Example: Load unreconciled Slack messages on startup
Notification

Fires when Claude sends a notification (e.g., when a background task completes). Use this to trigger alerts, sounds, or external integrations.

Example: Send a Slack message when a long task finishes

Step by Step

Creating Your First Hook

1

Create your settings file

If it does not already exist, create .claude/settings.json in your project root. This file configures Claude Code's behavior for this specific project.

2

Define the hook event and matcher

Choose which event to hook into (PreToolUse, PostToolUse, SessionStart, or Notification). If hooking tool events, add a matcher to filter by tool name — "Edit" for file edits, "Bash" for shell commands, "Write" for file creation.

3

Write the shell command

Your hook command is any valid shell expression. Environment variables like $CLAUDE_FILE_PATH and $CLAUDE_TOOL_INPUT give you context about what Claude is doing. Exit code 0 means success; non-zero exit codes block the operation (for PreToolUse hooks).

4

Test the hook

Start a new Claude Code session and trigger the event. Ask Claude to edit a file or run a command to verify your hook fires correctly. Check the Claude Code output for hook execution messages.

Copy-Paste Ready

Practical Examples

Auto-format on every file edit

Run Prettier automatically after Claude edits any file, ensuring consistent formatting without manual intervention.

settings.json
{
  "hooks": {
    "PostToolUse": [{
      "matcher": "Edit|Write",
      "command": "npx prettier --write $CLAUDE_FILE_PATH"
    }]
  }
}

Security check before bash commands

Block dangerous commands like rm -rf or force pushes before they execute.

settings.json
{
  "hooks": {
    "PreToolUse": [{
      "matcher": "Bash",
      "command": "echo \"$CLAUDE_TOOL_INPUT\" | grep -qE 'rm -rf|--force|--hard' && exit 1 || exit 0"
    }]
  }
}

Run tests after code changes

Automatically run relevant tests when Claude modifies source files, catching regressions immediately.

settings.json
{
  "hooks": {
    "PostToolUse": [{
      "matcher": "Edit",
      "command": "npm test -- --findRelatedTests $CLAUDE_FILE_PATH"
    }]
  }
}

Load project context on session start

Automatically surface unread messages, pending PRs, or project status when you start a Claude Code session.

settings.json
{
  "hooks": {
    "SessionStart": [{
      "command": "cat ~/project/STATUS.md && gh pr list --state open"
    }]
  }
}

Common Questions

Frequently Asked Questions

What is the difference between a hook and a slash command?
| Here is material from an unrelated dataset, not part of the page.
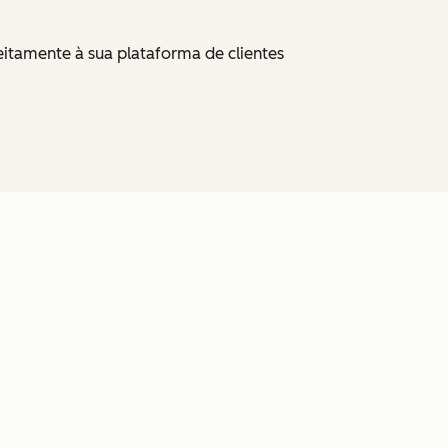
itamente à sua plataforma de clientes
Slash commands are user-triggered — you type /command to run them manually. Hooks are event-triggered — they run automatically when a specific event occurs (like a file edit or tool call). Think of slash commands as buttons you press, and hooks as automated reactions.

How do I debug a hook that is not firing?

Check three things: (1) the hook is in the correct settings.json file (project-level .claude/settings.json or user-level ~/.claude/settings.json), (2) the event matcher matches the actual event name (case-sensitive), and (3) the shell command is valid and executable. Run the command manually in your terminal first to verify it works.

Do hooks impact Claude Code performance?

Hooks run synchronously — Claude waits for them to complete before proceeding. Fast hooks (linting a single file, running a formatter) add negligible delay. Slow hooks (full test suites, large builds) will block Claude's workflow. Keep hooks under 5 seconds for the best experience, or use async patterns for heavier operations.

Can I share hooks across my team?

Yes. Project-level hooks live in .claude/settings.json within your repository, so they are version-controlled and shared with everyone who clones the repo. User-level hooks in ~/.claude/settings.json are personal and stay on your machine. Use project-level for team standards (linting, security checks) and user-level for personal preferences.